(Exercise data begins)

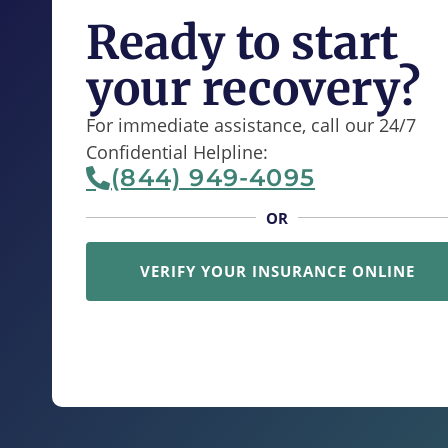
Ready to start
your recovery?
For immediate assistance, call our 24/7
Confidential Helpline:
(844) 949-4095
OR
VERIFY YOUR INSURANCE ONLINE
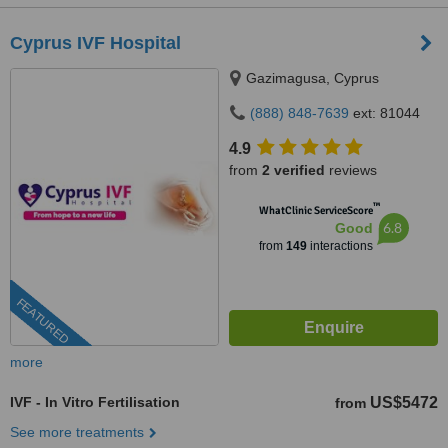
Cyprus IVF Hospital
Gazimagusa, Cyprus
(888) 848-7639
ext: 81044
4.9
from
2 verified
reviews
™
WhatClinic ServiceScore
6.8
Good
from
149
interactions
FEATURED
more
IVF - In Vitro Fertilisation
US$5472
from
See more treatments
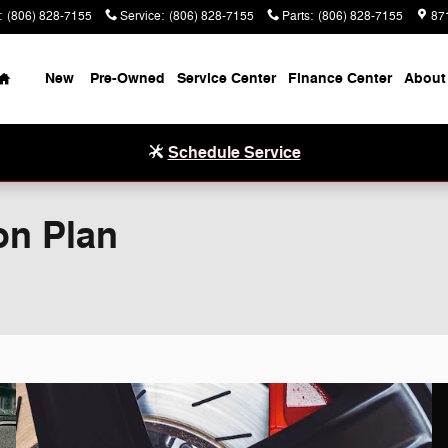
:
(806) 828-7155
Service
:
(806) 828-7155
Parts
:
(806) 828-7155
87
Home
New
Pre-Owned
Service Center
Finance Center
About
Schedule Service
on Plan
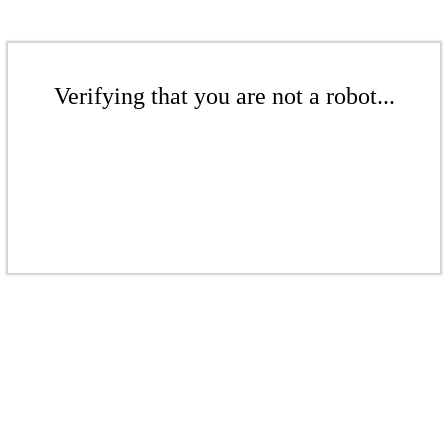
Verifying that you are not a robot...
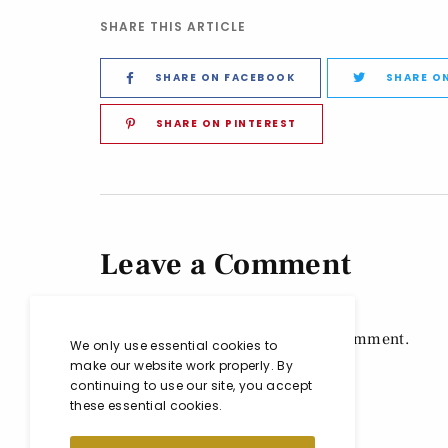
SHARE THIS ARTICLE
SHARE ON FACEBOOK
SHARE O
SHARE ON PINTEREST
Leave a Comment
You must be
logged in
to post a comment.
We only use essential cookies to
make our website work properly. By
continuing to use our site, you accept
these essential cookies.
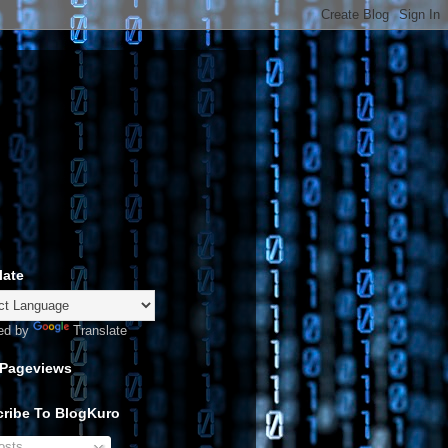
late
ed by
Translate
 Pageviews
ribe To BlogKuro
sts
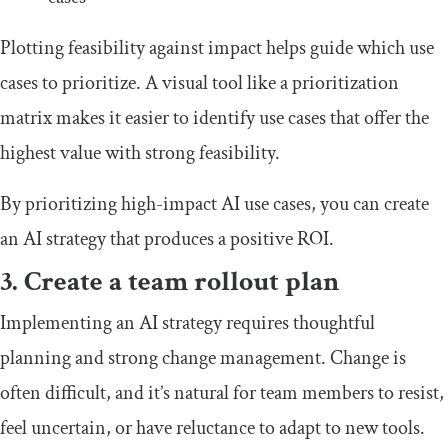
Plotting feasibility against impact helps guide which use
cases to prioritize. A visual tool like a prioritization
matrix makes it easier to identify use cases that offer the
highest value with strong feasibility.
By prioritizing high-impact AI use cases, you can create
an AI strategy that produces a positive ROI.
3. Create a team rollout plan
Implementing an AI strategy requires thoughtful
planning and strong change management. Change is
often difficult, and it’s natural for team members to resist,
feel uncertain, or have reluctance to adapt to new tools.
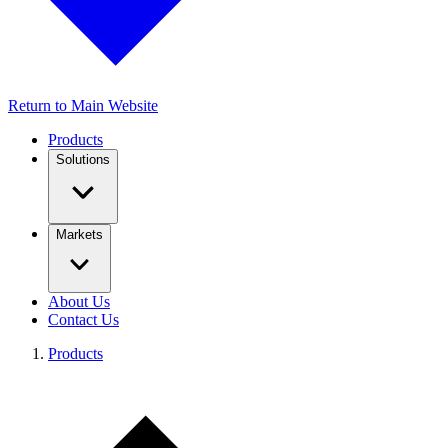
Return to Main Website
Products
Solutions
Markets
About Us
Contact Us
Products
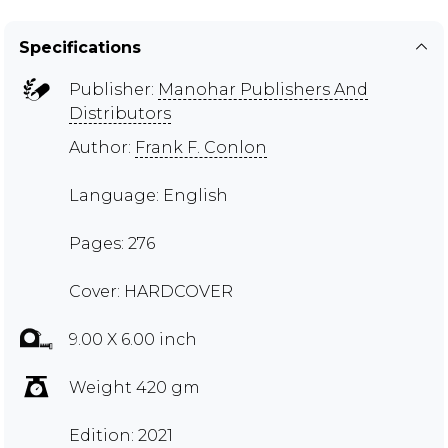
Specifications
Publisher:
Manohar Publishers And
Distributors
Author:
Frank F. Conlon
Language: English
Pages: 276
Cover: HARDCOVER
9.00 X 6.00 inch
Weight 420 gm
Edition: 2021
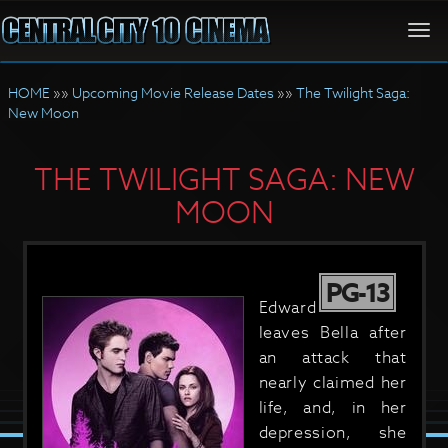
Togg
navi
HOME
»»
Upcoming Movie Release Dates
»»
The Twilight Saga:
New Moon
THE TWILIGHT SAGA: NEW
MOON
PG-13
Edward
leaves Bella after
an attack that
nearly claimed her
life, and, in her
depression, she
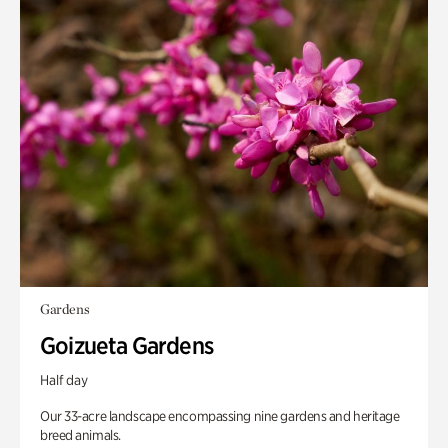
Gardens
Goizueta Gardens
Half day
Our 33-acre landscape encompassing nine gardens and heritage
breed animals.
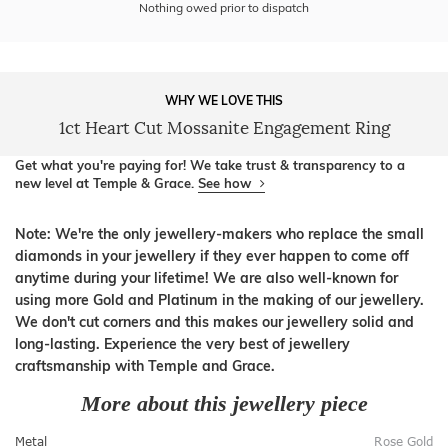
Nothing owed prior to dispatch
WHY WE LOVE THIS
1ct Heart Cut Mossanite Engagement Ring
Get what you're paying for! We take trust & transparency to a
new level at Temple & Grace.
See how
Note: We're the only jewellery-makers who replace the small
diamonds in your jewellery if they ever happen to come off
anytime during your lifetime! We are also well-known for
using more Gold and Platinum in the making of our jewellery.
We don't cut corners and this makes our jewellery solid and
long-lasting. Experience the very best of jewellery
craftsmanship with Temple and Grace.
More about this jewellery piece
Metal
Rose Gold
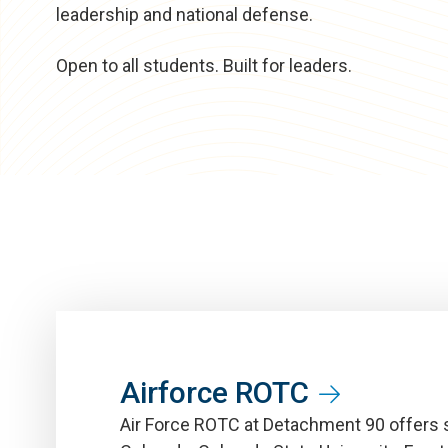
leadership and national defense.
Open to all students. Built for leaders.
Airforce ROTC
Air Force ROTC at Detachment 90 offers s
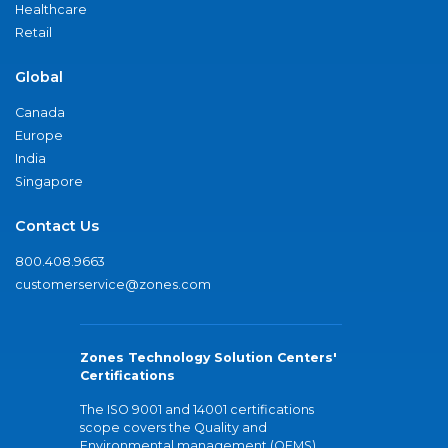
Healthcare
Retail
Global
Canada
Europe
India
Singapore
Contact Us
800.408.9663
customerservice@zones.com
Zones Technology Solution Centers'
Certifications
The ISO 9001 and 14001 certifications
scope covers the Quality and
Environmental management (QEMS)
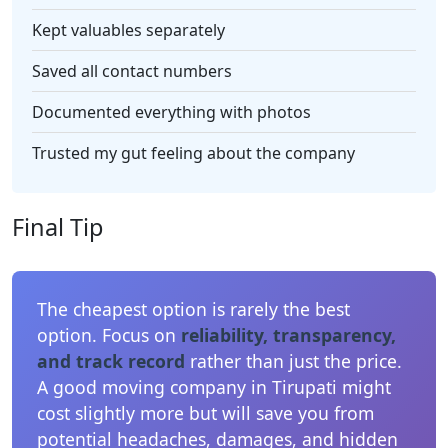
Kept valuables separately
Saved all contact numbers
Documented everything with photos
Trusted my gut feeling about the company
Final Tip
The cheapest option is rarely the best
option. Focus on
reliability, transparency,
and track record
rather than just the price.
A good moving company in Tirupati might
cost slightly more but will save you from
potential headaches, damages, and hidden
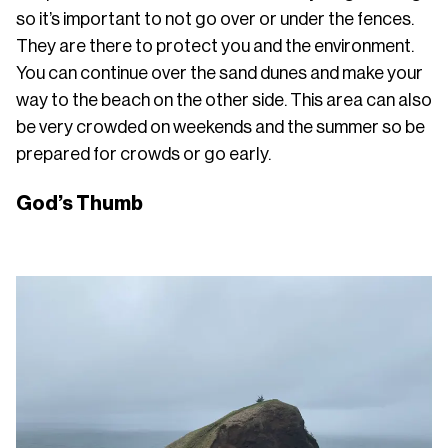
so it’s important to not go over or under the fences.
They are there to protect you and the environment.
You can continue over the sand dunes and make your
way to the beach on the other side. This area can also
be very crowded on weekends and the summer so be
prepared for crowds or go early.
God’s Thumb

(Exercise data ends)

Could you transcribe the records above exactly, leaving out any pictures?

Result
Ready to start
your recovery?
For immediate assistance, call our 24/7
Confidential Helpline:
(844) 949-4095
OR
VERIFY YOUR INSURANCE ONLINE
Cyprus IVF Hospital
Gazimagusa, Cyprus
(888) 848-7639
ext: 81044
4.9
from
2 verified
reviews
™
WhatClinic ServiceScore
6.8
Good
from
149
interactions
FEATURED
more
IVF - In Vitro Fertilisation
US$5472
from
See more treatments
:
(806) 828-7155
Service
:
(806) 828-7155
Parts
:
(806) 828-7155
87
Home
New
Pre-Owned
Service Center
Finance Center
About
Schedule Service
on Plan
Verifying that you are not a robot...
SHARE THIS ARTICLE
SHARE ON FACEBOOK
SHARE O
SHARE ON PINTEREST
Leave a Comment
You must be
logged in
to post a comment.
We only use essential cookies to
make our website work properly. By
continuing to use our site, you accept
these essential cookies.
late
ed by
Translate
 Pageviews
ribe To BlogKuro
sts
Plotting feasibility against impact helps guide which use
cases to prioritize. A visual tool like a prioritization
matrix makes it easier to identify use cases that offer the
highest value with strong feasibility.
By prioritizing high-impact AI use cases, you can create
an AI strategy that produces a positive ROI.
3. Create a team rollout plan
Implementing an AI strategy requires thoughtful
planning and strong change management. Change is
often difficult, and it’s natural for team members to resist,
feel uncertain, or have reluctance to adapt to new tools.
Return to Main Website
Products
Solutions
Markets
About Us
Contact Us
Products
Specifications
Publisher:
Manohar Publishers And
Distributors
Author:
Frank F. Conlon
Language: English
Pages: 276
Cover: HARDCOVER
9.00 X 6.00 inch
Weight 420 gm
Edition: 2021
Togg
navi
HOME
»»
Upcoming Movie Release Dates
»»
The Twilight Saga:
New Moon
THE TWILIGHT SAGA: NEW
MOON
PG-13
Edward
leaves Bella after
an attack that
nearly claimed her
life, and, in her
depression, she
Gardens
Goizueta Gardens
Half day
Our 33-acre landscape encompassing nine gardens and heritage
breed animals.
Nothing owed prior to dispatch
WHY WE LOVE THIS
1ct Heart Cut Mossanite Engagement Ring
Get what you're paying for! We take trust & transparency to a
new level at Temple & Grace.
See how
Note: We're the only jewellery-makers who replace the small
diamonds in your jewellery if they ever happen to come off
anytime during your lifetime! We are also well-known for
using more Gold and Platinum in the making of our jewellery.
We don't cut corners and this makes our jewellery solid and
long-lasting. Experience the very best of jewellery
craftsmanship with Temple and Grace.
More about this jewellery piece
Metal
Rose Gold
leadership and national defense.
Open to all students. Built for leaders.
Airforce ROTC
Air Force ROTC at Detachment 90 offers s
Healthcare
Retail
Global
Canada
Europe
India
Singapore
Contact Us
800.408.9663
customerservice@zones.com
Zones Technology Solution Centers'
Certifications
The ISO 9001 and 14001 certifications
scope covers the Quality and
Environmental management (QEMS)
Kept valuables separately
Saved all contact numbers
Documented everything with photos
Trusted my gut feeling about the company
Final Tip
The cheapest option is rarely the best
option. Focus on
reliability, transparency,
and track record
rather than just the price.
A good moving company in Tirupati might
cost slightly more but will save you from
potential headaches, damages, and hidden
so it’s important to not go over or under the fences.
They are there to protect you and the environment.
You can continue over the sand dunes and make your
way to the beach on the other side. This area can also
be very crowded on weekends and the summer so be
prepared for crowds or go early.
God’s Thumb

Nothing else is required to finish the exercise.